The Jordan Area Community Council (JACC) is the nonprofit, citizen participation organization for the Jordan neighborhood. It is one of the city’s first community organizations, JACC began in 1964 when local PTA members came together to prevent closure of the North Branch public library. That struggle, which resulted in a new North Library opening in 1970, firmly established JACC as a grassroots organization based upon the belief that residents could solve problems through collective action.
Jordan gets its name from a neighborhood junior high school, which was built in 1922 and named after Minneapolis Public Schools Superintendent Emeritus Charles Morison Jordan.
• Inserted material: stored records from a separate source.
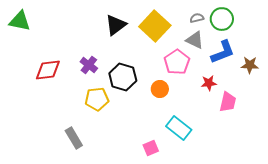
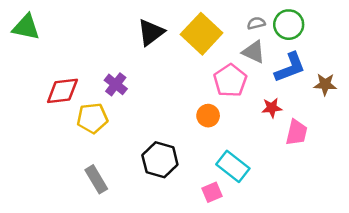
black hexagon: (123, 77) -> (160, 160), moved
yellow pentagon: (97, 99) -> (92, 118), moved
pink square: (151, 148) -> (212, 192), moved

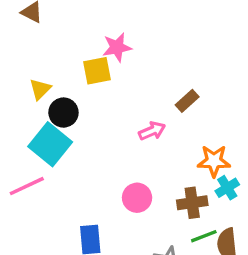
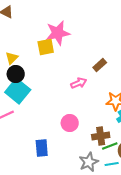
pink star: (117, 47) -> (58, 33), size x1.4
black circle: (63, 113) -> (16, 74), moved
brown cross: (192, 203) -> (101, 136), moved

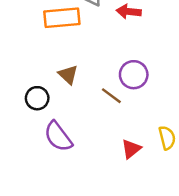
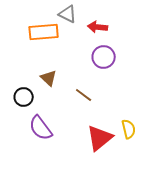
purple circle: (134, 75) -> (104, 57), moved
red triangle: (131, 149) -> (100, 138), size x1.6

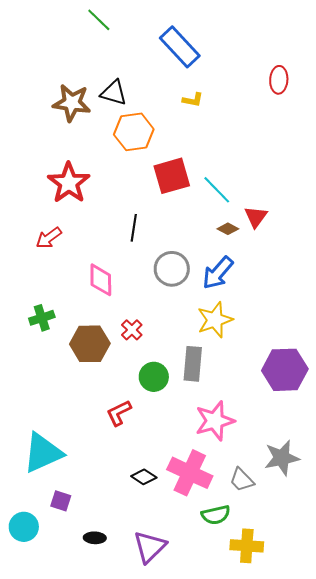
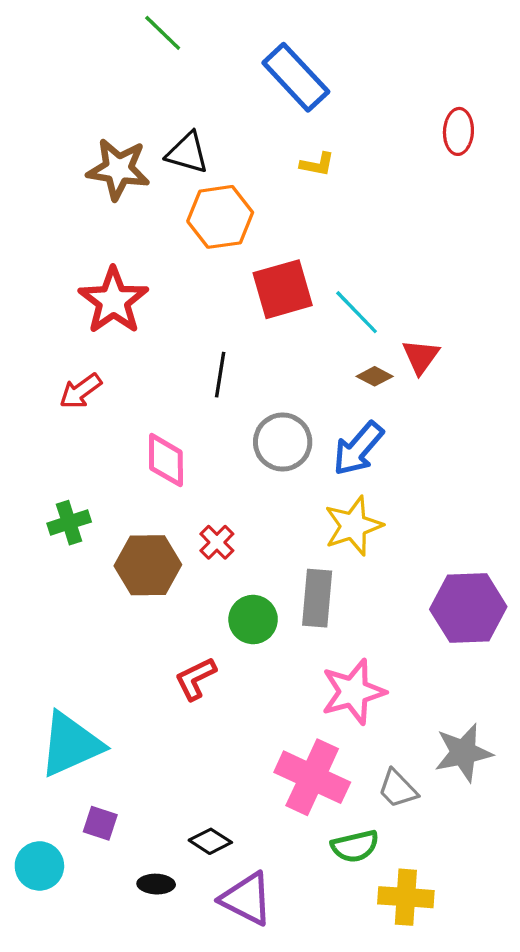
black diamond: (144, 477) -> (210, 841), moved
purple triangle: (150, 547) -> (246, 899), turned -48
In the late eighties, Jordan conducted an exhaustive survey visiting hundreds of residents in their home, the survey revealed that 75% of Jordan residents believed their neighborhood to be in a state of decline with the most often cited problem relating to crime and housing, specifically focusing on drug activity and absentee owner property.
Subsequently, Jordan developed its first neighborhood wide issue campaign, the Dirty Thirty, which mobilized and strengthened Jordan block clubs, including 250 residents, the mayor, city council and city inspections department in a strategic action plan to clean up and/or remove the 30 most blighted and problem absentee owned properties throughout the neighborhood.
Over the years, JACC has collaborated with many other neighborhood stakeholders to meet its mission. JACC currently participates in Northside Neighborhood Council (NNC) monthly meetings to collaborate with other Northside associations and the Neighborhood Community Relations (NCR) department to address similar community issues, concerns, provide updates and announcements, and brainstorm strategies for community engagement.
The Jordan Area Community Council (JACC) has had a history of involving the community by doing outreach, especially thru door knocking, social gatherings and building block clubs for residents to get to know their neighbors. JACC will continue to focus on the priorities of residents.
All meetings are open to the public, ADA accessible and every agenda allocates time for Community input.